Giddy, giddy, giddy! I get so giddy with anticipation as Advent comes to an end and we approach Christmas! I love Advent (see previous post) and all the inner work and calm presence that it provides. But I find myself yearning for the fireworks and happy joy that is Christmas!
I’m restless, anticipatory, finding it difficult to live in the present moment because I’m looking ahead to Saturday, planning my trip to my daughter’s home … then my brother’s … then my Dad’s; envisioning everyone opening the presents that I’ve chosen for each of them. Giving gifts is one of the best parts of Christmas! (Being together with those we love is the best.) I try to put careful thought into the presents and that makes it all the more delicious when I see the recipient’s happy smiles and I know I’ve hit the mark. Yippee!
I took a vacation day today and I’m glad I had a lot to do with my restless self. In the morning, I had two lab tests: bone densitometry and mammogram. Both went smoothly; in and out in an hour. Stopped at Trader Joe’s to pick up a few things and bought a pretty bouquet to take to the cemetery for my mom. After the cemetery, I had a hair appointment in the afternoon. Full day and kept me busy.

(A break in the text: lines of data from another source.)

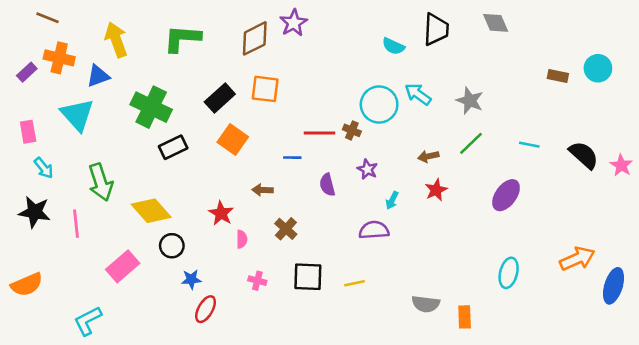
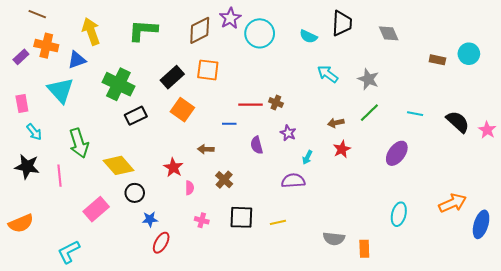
gray diamond: (496, 23) -> (389, 33), moved
cyan circle: (379, 105) -> (260, 33), moved

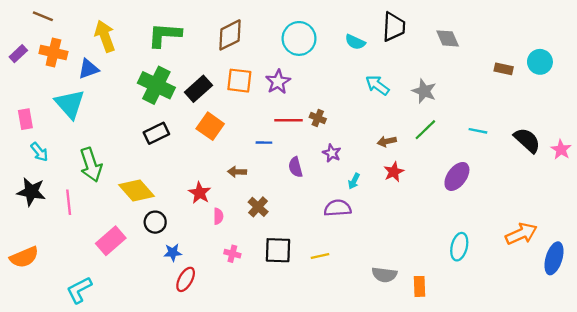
purple star: (230, 18) -> (278, 82), moved
purple rectangle: (21, 57) -> (18, 54), moved
green cross: (118, 84) -> (156, 85), moved

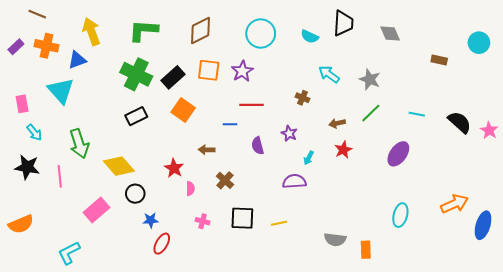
cyan circle: (540, 62) -> (479, 43), moved
brown cross: (318, 118) -> (302, 98), moved

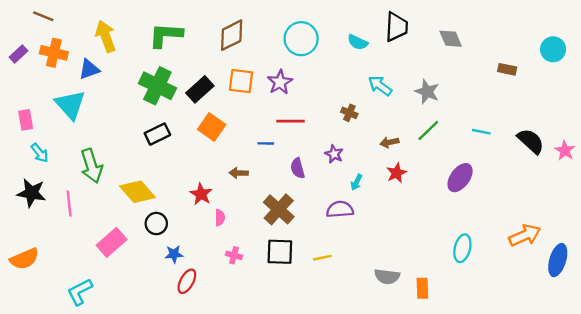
brown cross: (225, 180) -> (279, 209), moved, size x1.5

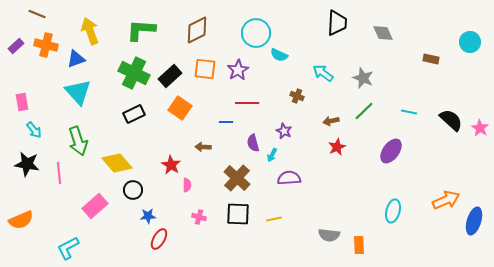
cyan semicircle: (358, 42) -> (279, 55), moved
cyan triangle: (70, 105) -> (78, 92), moved
cyan arrow: (356, 182) -> (272, 155), moved

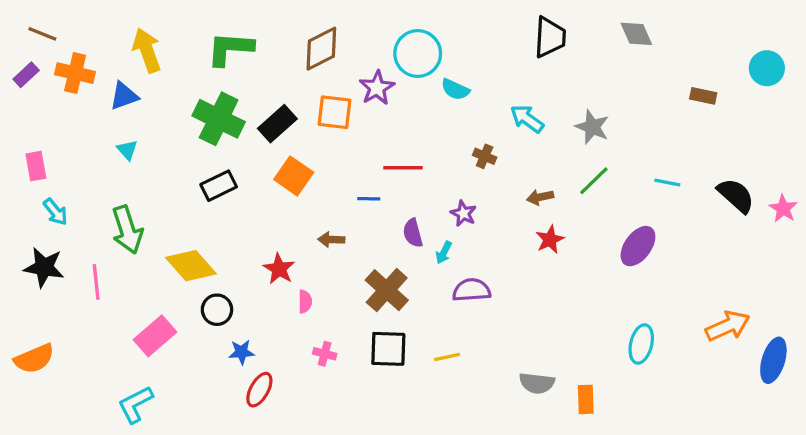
brown line: (37, 14) -> (42, 34), moved
gray diamond: (383, 33) -> (636, 34), moved
purple star: (238, 70) -> (377, 88), moved
cyan triangle: (78, 92) -> (127, 150), size x0.5
cyan L-shape: (68, 248) -> (135, 404), moved

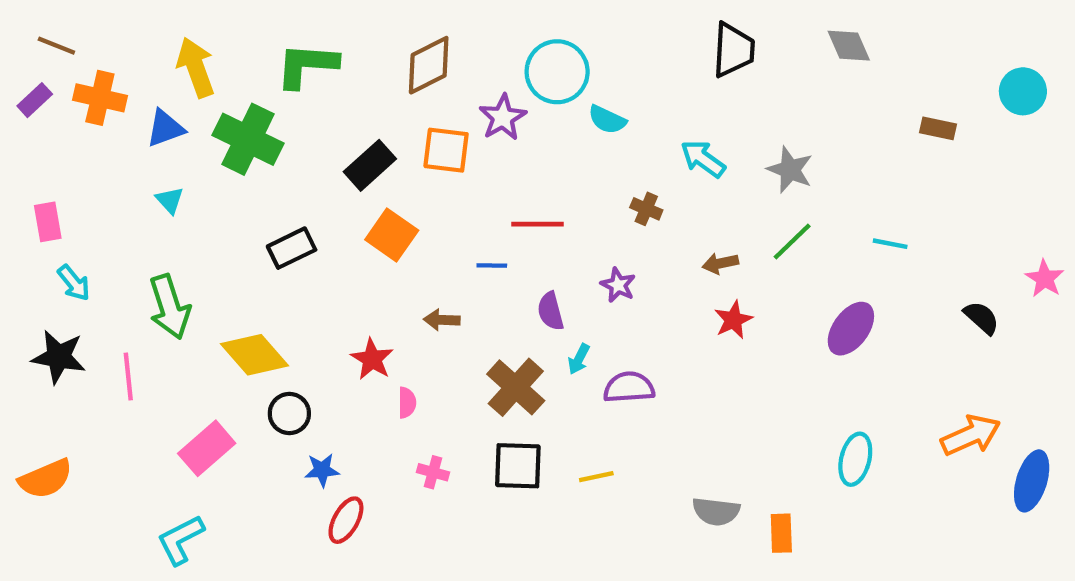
green cross: (219, 119) -> (248, 139), moved
black semicircle: (736, 195) -> (982, 318), moved, size x0.7
cyan arrow: (444, 253) -> (579, 359), moved

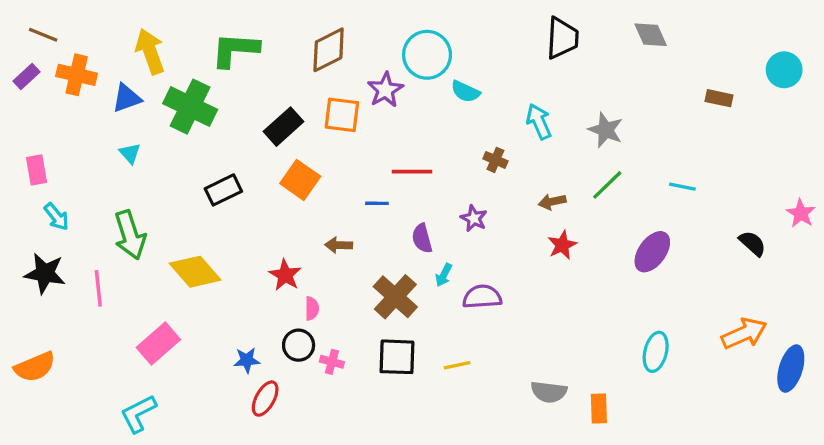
cyan arrow: (703, 159) -> (539, 122), turned 30
black circle: (289, 413) -> (299, 345), moved

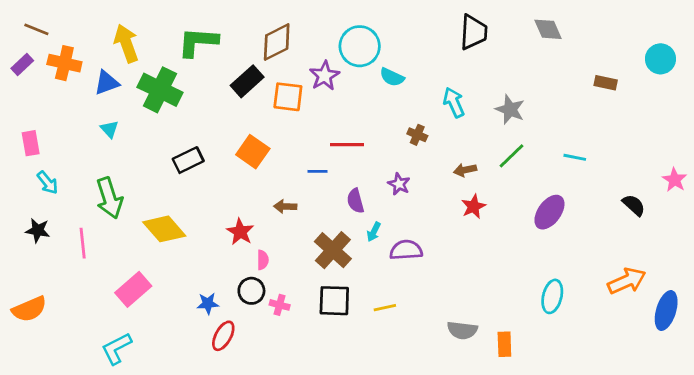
black rectangle: (284, 127) -> (247, 81), moved
black star: (45, 273) -> (38, 230), size x0.7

The cemetery at Christmas is absolutely THE most festive and joyful place to be! Christmas decor explodes in a riot of color and sparkle all over the hills of Good Shepherd. It’s been raining for the last 5 days, but today was nice and clear so there were a lot of families there putting up their holiday decorations; everyone working together, chatting, being family. Red, white and yellow poinsettias in big, foil-covered pots; white picket fences with gold, silver and colored garlands; cardboard fireplaces; giant red-and-white candy canes; angels, snowmen, Santas, wreaths. And the Christmas trees everywhere! Brightly, joyfully decorated with ornaments and garland wound round and round. I wish I could take pics of it all and share with you but it really has to be experienced in person. One family puts up a large cardboard fireplace and hangs stockings on it with each family member’s name; each year, more and more stockings are added to the fireplace. It always moves me; their family clearly consists of those who are still here physically as well as their loved one who crossed over.

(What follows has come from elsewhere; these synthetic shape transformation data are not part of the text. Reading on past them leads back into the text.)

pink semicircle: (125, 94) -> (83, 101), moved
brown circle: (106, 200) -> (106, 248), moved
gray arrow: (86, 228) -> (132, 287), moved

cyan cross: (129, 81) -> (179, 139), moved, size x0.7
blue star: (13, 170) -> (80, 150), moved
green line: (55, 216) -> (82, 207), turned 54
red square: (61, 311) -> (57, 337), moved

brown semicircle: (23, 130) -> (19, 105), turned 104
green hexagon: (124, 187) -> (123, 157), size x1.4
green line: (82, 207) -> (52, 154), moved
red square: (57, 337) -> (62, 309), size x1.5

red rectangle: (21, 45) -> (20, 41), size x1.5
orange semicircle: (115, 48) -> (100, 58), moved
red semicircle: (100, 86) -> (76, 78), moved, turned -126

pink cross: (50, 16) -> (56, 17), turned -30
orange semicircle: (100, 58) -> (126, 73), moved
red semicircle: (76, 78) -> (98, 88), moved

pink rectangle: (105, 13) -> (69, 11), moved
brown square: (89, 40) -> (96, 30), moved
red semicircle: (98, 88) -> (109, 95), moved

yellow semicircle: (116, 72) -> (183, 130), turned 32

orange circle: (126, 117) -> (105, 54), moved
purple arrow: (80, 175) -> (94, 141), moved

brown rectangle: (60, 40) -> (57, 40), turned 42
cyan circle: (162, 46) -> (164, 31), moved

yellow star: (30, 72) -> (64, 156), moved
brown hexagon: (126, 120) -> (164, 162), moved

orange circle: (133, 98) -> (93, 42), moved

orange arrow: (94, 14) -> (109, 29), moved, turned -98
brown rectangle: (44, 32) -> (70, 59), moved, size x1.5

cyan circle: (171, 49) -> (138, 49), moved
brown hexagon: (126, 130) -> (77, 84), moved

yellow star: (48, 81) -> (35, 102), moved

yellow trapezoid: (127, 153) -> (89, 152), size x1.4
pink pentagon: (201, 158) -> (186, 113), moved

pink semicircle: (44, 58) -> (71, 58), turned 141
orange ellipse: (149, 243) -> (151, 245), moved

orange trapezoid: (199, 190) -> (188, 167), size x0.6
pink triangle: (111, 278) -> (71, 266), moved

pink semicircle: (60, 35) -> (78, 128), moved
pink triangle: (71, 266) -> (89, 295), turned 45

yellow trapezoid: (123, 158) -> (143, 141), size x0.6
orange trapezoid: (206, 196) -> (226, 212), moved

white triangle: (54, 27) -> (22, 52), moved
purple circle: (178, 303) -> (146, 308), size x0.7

And that’s the other beauty of the cemetery: you can feel the air almost vibrating with all the love there! I wish I could share it with you; it’s utterly amazing and always stops me for a moment as I become accustomed to the vibration there. I believe that when we think of others with love in our hearts, we often create a strong, loving connection to them in spirit, whether they’re with or without a physical body. (When my daughter was a child, if we were apart, I’d think of her or she’d think of me with love and the other would feel it with absolute certainty. My mom did that, too, all my life, and even now I sense her loving presence at times.) The physical sense doesn’t matter; it’s temporary anyway and can get in the way of the deepest connections we can make. The forever part of our selves—our spirits—are joined in a beautiful wave of love.
It’s that love connection that makes the air vibrate, I think. As people decorate with their families, they’re loving those who are with them, they’re loving those who have gone ahead of them, they’re remembering their ancestors and their people, where they’ve come from, where they’ve been. It’s all infused with a powerful, abiding, enduring love. The connections blend and blur, filling the air, the earth, the sky, the decorations, the Christmas trees. It’s an amazing experience; I think it’s especially powerful there because ALL those people are gathered there on behalf of loved ones, thinking, remembering and creating a whole lot of love energy concentrated all in one place. Even after they’ve left, that palpable energy remains in the places they’ve been. I’m really glad we still have cemeteries where so many can gather to generate this amazing and loving experience.
I hadn’t been to the cemetery since July when I broke my ankle. Mom’s headstone was in sore need of polishing and the leaves needed to be cleared off. I tried to pry the flower vases from the holes in the ground but they were tightly and stubbornly stuck. I wrestled and wrestled with them until one of the cemetery workers driving by stopped to help, using his shovel to pull the vases out and then to clear the overgrown grass around them. I was grateful for his kind help and wished him a Merry Christmas as he smiled, waved and drove away. I arranged my flowers, cleared away the grass and polished and polished Mom’s headstone until it gleamed. I knelt and prayed, sending her love, sending love to my tios and tias, my abuelos, my cousins and friends who have all gone ahead, adding to the existing loving energy in that place. My restlessness became a calmer, quieter, loving giddiness. Filled with love from all that energy, I’m soooooo ready for Christmas.